_THE DATA_:
-- Opening Marker --

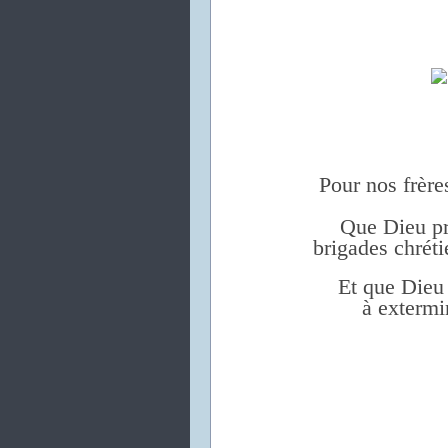
Pour nos frères
Que Dieu pro
brigades chrét
Et que Dieu
à extermi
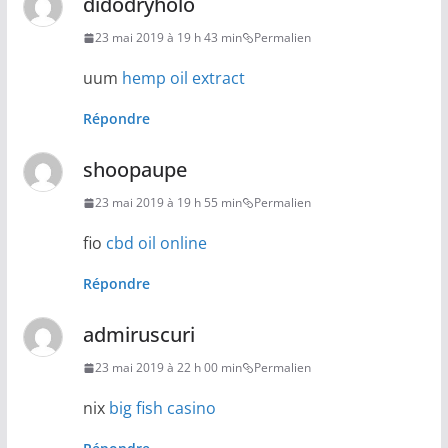
didodryholo
23 mai 2019 à 19 h 43 min
Permalien
uum
hemp oil extract
Répondre
shoopaupe
23 mai 2019 à 19 h 55 min
Permalien
fio
cbd oil online
Répondre
admiruscuri
23 mai 2019 à 22 h 00 min
Permalien
nix
big fish casino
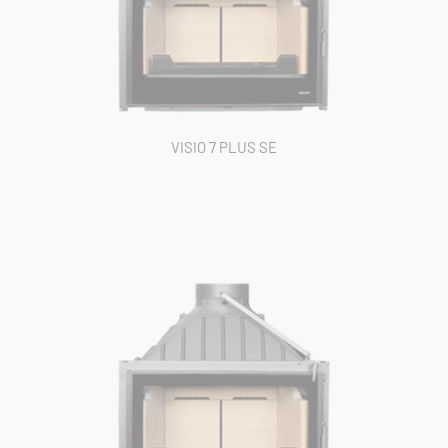
VISIO 7 PLUS SE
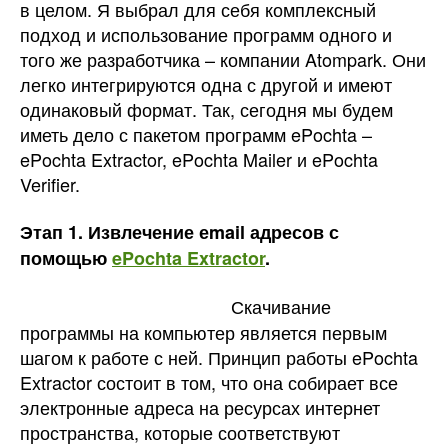
в целом. Я выбрал для себя комплексный
подход и использование программ одного и
того же разработчика – компании Atompark. Они
легко интегрируются одна с другой и имеют
одинаковый формат. Так, сегодня мы будем
иметь дело с пакетом программ ePochta –
ePochta Extractor, ePochta Mailer и ePochta
Verifier.
Этап 1. Извлечение е
mail адресов с
помощью
ePochta
Extractor
.
Скачивание
программы на компьютер является первым
шагом к работе с ней. Принцип работы ePochta
Extractor состоит в том, что она собирает все
электронные адреса на ресурсах интернет
пространства, которые соответствуют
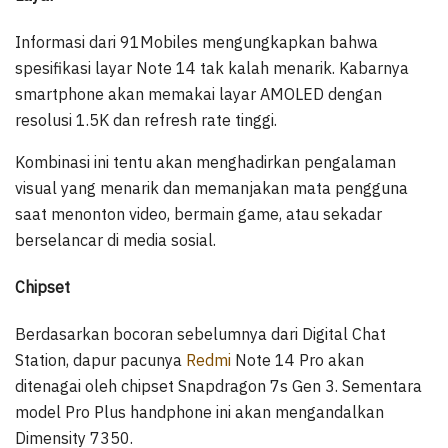
Informasi dari 91Mobiles mengungkapkan bahwa
spesifikasi layar Note 14 tak kalah menarik. Kabarnya
smartphone akan memakai layar AMOLED dengan
resolusi 1.5K dan refresh rate tinggi.
Kombinasi ini tentu akan menghadirkan pengalaman
visual yang menarik dan memanjakan mata pengguna
saat menonton video, bermain game, atau sekadar
berselancar di media sosial.
Chipset
Berdasarkan bocoran sebelumnya dari Digital Chat
Station, dapur pacunya
Redmi
Note 14 Pro akan
ditenagai oleh chipset Snapdragon 7s Gen 3. Sementara
model Pro Plus handphone ini akan mengandalkan
Dimensity 7350.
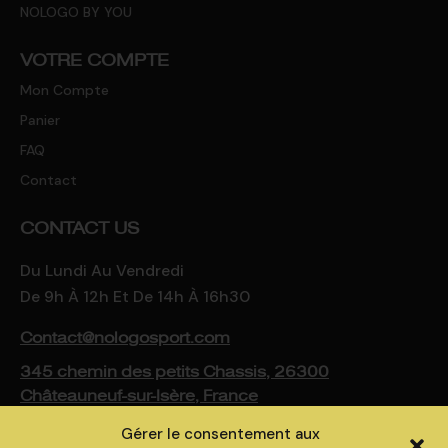
NOLOGO BY YOU
VOTRE COMPTE
Mon Compte
Panier
FAQ
Contact
CONTACT US
Du Lundi Au Vendredi
De 9h À 12h Et De 14h À 16h30
Contact@nologosport.com
345 chemin des petits Chassis, 26300
Châteauneuf-sur-Isère, France
Gérer le consentement aux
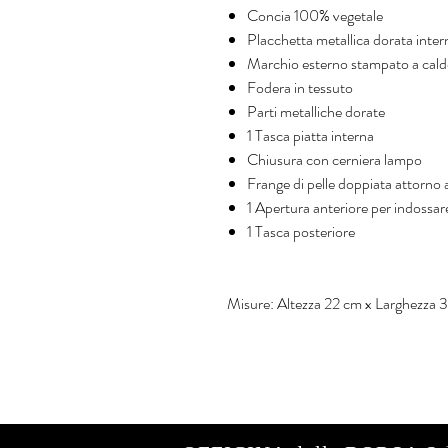
Concia 100% vegetale
Placchetta metallica dorata inter
Marchio esterno stampato a cald
Fodera in tessuto
Parti metalliche dorate
1 Tasca piatta interna
Chiusura con cerniera lampo
Frange di pelle doppiata attorno a
1 Apertura anteriore per indossar
1 Tasca posteriore
Misure: Altezza 22 cm x Larghezza 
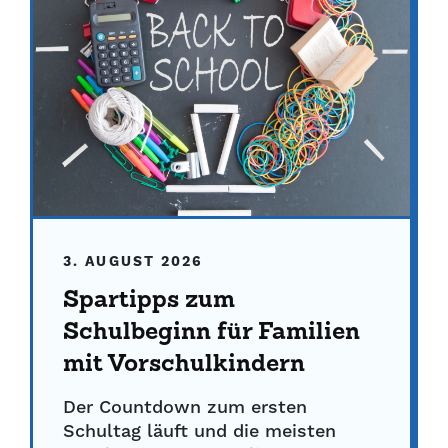
3. AUGUST 2026
Spartipps zum
Schulbeginn für Familien
mit Vorschulkindern
Der Countdown zum ersten
Schultag läuft und die meisten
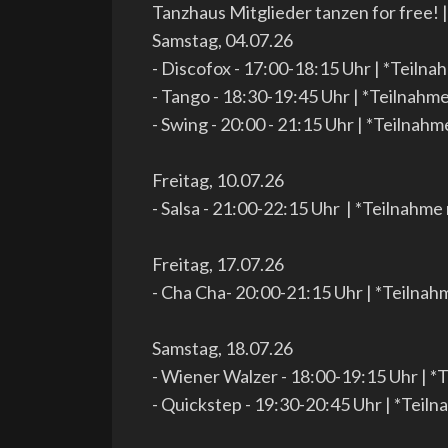
Tanzhaus Mitglieder tanzen for free! 
Samstag, 04.07.26
- Discofox - 17:00-18:15 Uhr | *Teiln
- Tango - 18:30-19:45 Uhr | *Teilnahm
- Swing - 20:00 - 21:15 Uhr | *Teilnah
Freitag, 10.07.26
- Salsa - 21:00-22:15 Uhr | *Teilnahme
Freitag, 17.07.26
- Cha Cha- 20:00-21:15 Uhr | *Teilnah
Samstag, 18.07.26
- Wiener Walzer - 18:00-19:15 Uhr | *
- Quickstep - 19:30-20:45 Uhr | *Teil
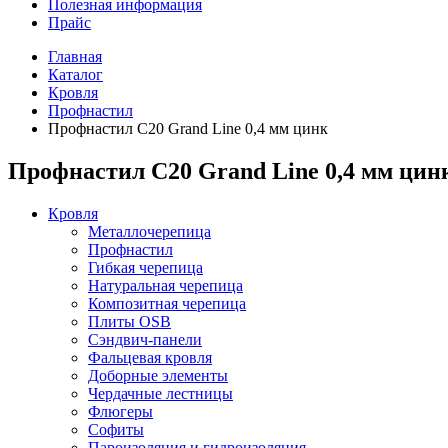
Полезная информация
Прайс
Главная
Каталог
Кровля
Профнастил
Профнастил С20 Grand Line 0,4 мм цинк
Профнастил С20 Grand Line 0,4 мм цин
Кровля
Металлочерепица
Профнастил
Гибкая черепица
Натуральная черепица
Композитная черепица
Плиты OSB
Сэндвич-панели
Фальцевая кровля
Доборные элементы
Чердачные лестницы
Флюгеры
Софиты
Пароизоляция и гидроизоляция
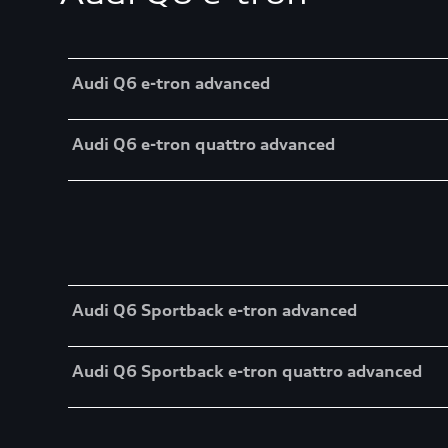
Table
Audi Q6 e-tron advanced
Audi Q6 e-tron quattro advanced
Table
Audi Q6 Sportback e-tron advanced
Audi Q6 Sportback e-tron quattro advanced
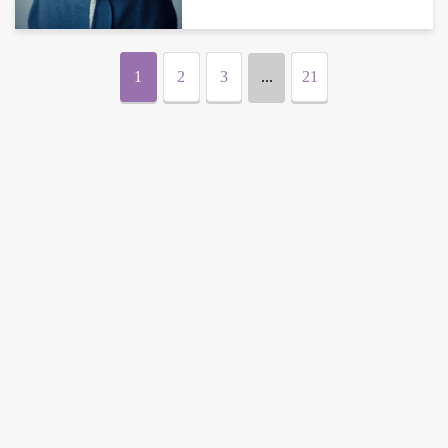
1
2
3
...
21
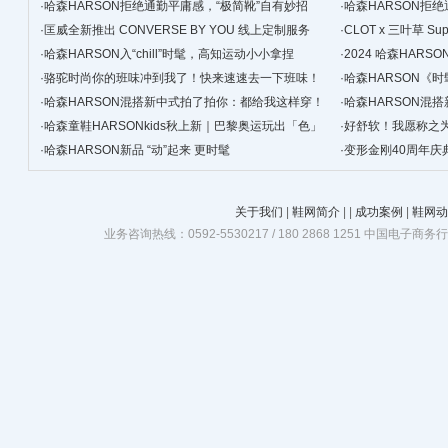
·
哈森HARSON拒绝通勤平庸感，“极简靴”自有妙招
·
哈森HARSON拒
·
匡威全新推出 CONVERSE BY YOU 线上定制服务
·
CLOT x 三叶草 Su
·
哈森HARSON入“chill”时髦，高知运动小小拿捏
计
·
2024 哈森HARSON冬
·
骆驼时尚你的班味冲到我了！快来速速去一下班味！
·
哈森HARSON《
·
哈森HARSON混搭新中式拍了拍你：都给我这样穿！
·
哈森HARSON混
·
哈森童鞋HARSONkids秋上新｜巴黎奥运玩出「色」
·
好舒软！我愿称之为
·
哈森HARSON新品 “动”起来 更时髦
·
变形金刚40周年庆典
关于我们
|
鞋网简介
|
|
成功案例
|
鞋网动
业务咨询热线：0592-5530217 / 180 2868 1251 中国电子商务行业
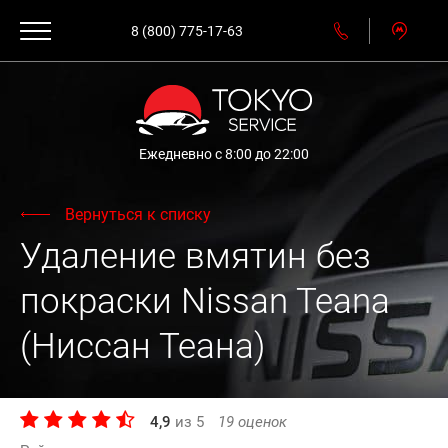
8 (800) 775-17-63
Ежедневно с 8:00 до 22:00
Вернуться к списку
Удаление вмятин без
покраски Nissan Teana
(Ниссан Теана)
4,9
из
5
19
оценок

-- Closing Marker --

_TASK_:
Reproduce exactly the lines that run from the line holding "Металлочерепица" through the final line of the entries, and omit every picture.

_RESPONSE AREA_:
Металлочерепица
Профнастил
Гибкая черепица
Натуральная черепица
Композитная черепица
Плиты OSB
Сэндвич-панели
Фальцевая кровля
Доборные элементы
Чердачные лестницы
Флюгеры
Софиты
Пароизоляция и гидроизоляция
Table
Audi Q6 e-tron advanced
Audi Q6 e-tron quattro advanced
Table
Audi Q6 Sportback e-tron advanced
Audi Q6 Sportback e-tron quattro advanced
1
2
3
...
21
·
哈森HARSON拒绝通勤平庸感，“极简靴”自有妙招
·
哈森HARSON拒
·
匡威全新推出 CONVERSE BY YOU 线上定制服务
·
CLOT x 三叶草 Su
·
哈森HARSON入“chill”时髦，高知运动小小拿捏
计
·
2024 哈森HARSON冬
·
骆驼时尚你的班味冲到我了！快来速速去一下班味！
·
哈森HARSON《
·
哈森HARSON混搭新中式拍了拍你：都给我这样穿！
·
哈森HARSON混
·
哈森童鞋HARSONkids秋上新｜巴黎奥运玩出「色」
·
好舒软！我愿称之为
·
哈森HARSON新品 “动”起来 更时髦
·
变形金刚40周年庆典
关于我们
|
鞋网简介
|
|
成功案例
|
鞋网动
业务咨询热线：0592-5530217 / 180 2868 1251 中国电子商务行业
8 (800) 775-17-63
Ежедневно с 8:00 до 22:00
Вернуться к списку
Удаление вмятин без
покраски Nissan Teana
(Ниссан Теана)
4,9
из
5
19
оценок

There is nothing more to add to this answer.